* _Task objective_
Your answer must consist of every line from the data below that includes the word "Kiwako".

* _Collected data entries_
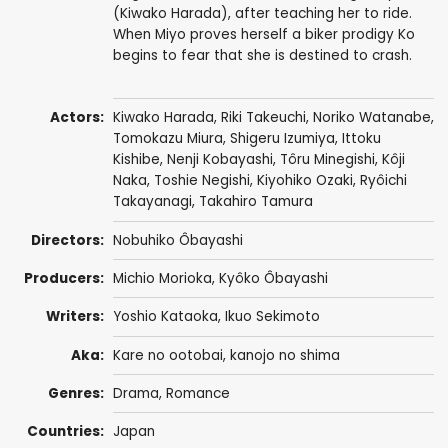
(Kiwako Harada), after teaching her to ride.
When Miyo proves herself a biker prodigy Ko
begins to fear that she is destined to crash.
Actors:
Kiwako Harada,
Riki Takeuchi
,
Noriko Watanabe
,
Tomokazu Miura
,
Shigeru Izumiya
,
Ittoku
Kishibe
,
Nenji Kobayashi
,
Tôru Minegishi
,
Kôji
Naka
,
Toshie Negishi
,
Kiyohiko Ozaki
,
Ryôichi
Takayanagi
,
Takahiro Tamura
Directors:
Nobuhiko Ôbayashi
Producers:
Michio Morioka,
Kyôko Ôbayashi
Writers:
Yoshio Kataoka, Ikuo Sekimoto
Aka:
Kare no ootobai, kanojo no shima
Genres:
Drama
,
Romance
Countries:
Japan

* _Task output_
(Kiwako Harada), after teaching her to ride.
Kiwako Harada,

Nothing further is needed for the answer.